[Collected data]
※ ※ ※

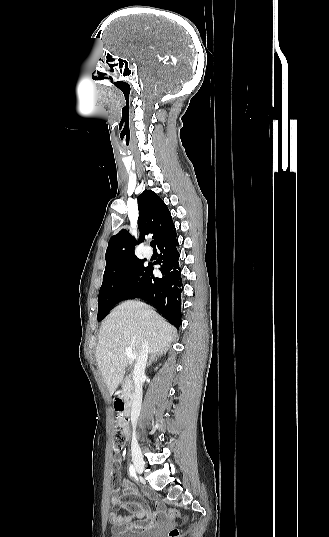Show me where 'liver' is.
Returning a JSON list of instances; mask_svg holds the SVG:
<instances>
[{
    "label": "liver",
    "mask_w": 329,
    "mask_h": 537,
    "mask_svg": "<svg viewBox=\"0 0 329 537\" xmlns=\"http://www.w3.org/2000/svg\"><path fill=\"white\" fill-rule=\"evenodd\" d=\"M176 329L154 309L139 301H126L111 311L102 322L96 348L98 367L110 396L121 383L129 358L125 348L140 355L147 340L149 353L165 351L176 338Z\"/></svg>",
    "instance_id": "1"
}]
</instances>
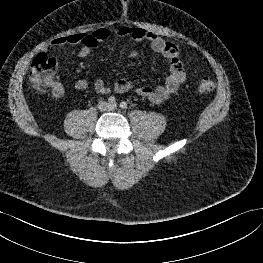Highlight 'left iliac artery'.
I'll return each mask as SVG.
<instances>
[{
  "label": "left iliac artery",
  "mask_w": 263,
  "mask_h": 263,
  "mask_svg": "<svg viewBox=\"0 0 263 263\" xmlns=\"http://www.w3.org/2000/svg\"><path fill=\"white\" fill-rule=\"evenodd\" d=\"M120 107L122 108V109H126L127 108V103L126 102H121L120 103Z\"/></svg>",
  "instance_id": "obj_1"
}]
</instances>
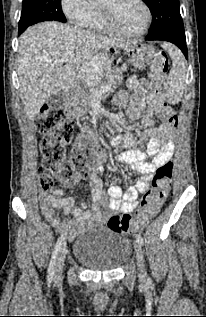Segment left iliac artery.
<instances>
[{"mask_svg": "<svg viewBox=\"0 0 206 317\" xmlns=\"http://www.w3.org/2000/svg\"><path fill=\"white\" fill-rule=\"evenodd\" d=\"M137 241L140 243V245H143L144 243L143 237L140 234L137 235Z\"/></svg>", "mask_w": 206, "mask_h": 317, "instance_id": "44dca946", "label": "left iliac artery"}]
</instances>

※ ※ ※

Exercise requirements:
Word for word, repeat all the data, but not its images.

Answer for this exercise:
Show me where 'liver' is.
Returning a JSON list of instances; mask_svg holds the SVG:
<instances>
[{
    "label": "liver",
    "mask_w": 329,
    "mask_h": 537,
    "mask_svg": "<svg viewBox=\"0 0 329 537\" xmlns=\"http://www.w3.org/2000/svg\"><path fill=\"white\" fill-rule=\"evenodd\" d=\"M176 329L154 309L139 301H126L111 311L102 322L96 348L98 367L110 396L121 383L129 358L125 348L140 355L147 340L149 353L165 351L176 338Z\"/></svg>",
    "instance_id": "1"
}]
</instances>
Highlight 'left iliac artery'.
I'll return each mask as SVG.
<instances>
[{
  "label": "left iliac artery",
  "mask_w": 263,
  "mask_h": 263,
  "mask_svg": "<svg viewBox=\"0 0 263 263\" xmlns=\"http://www.w3.org/2000/svg\"><path fill=\"white\" fill-rule=\"evenodd\" d=\"M120 107L122 108V109H126L127 108V103L126 102H121L120 103Z\"/></svg>",
  "instance_id": "obj_1"
}]
</instances>
Segment left iliac artery.
<instances>
[{"mask_svg": "<svg viewBox=\"0 0 206 317\" xmlns=\"http://www.w3.org/2000/svg\"><path fill=\"white\" fill-rule=\"evenodd\" d=\"M137 241L140 243V245H143L144 243L143 237L140 234L137 235Z\"/></svg>", "mask_w": 206, "mask_h": 317, "instance_id": "44dca946", "label": "left iliac artery"}]
</instances>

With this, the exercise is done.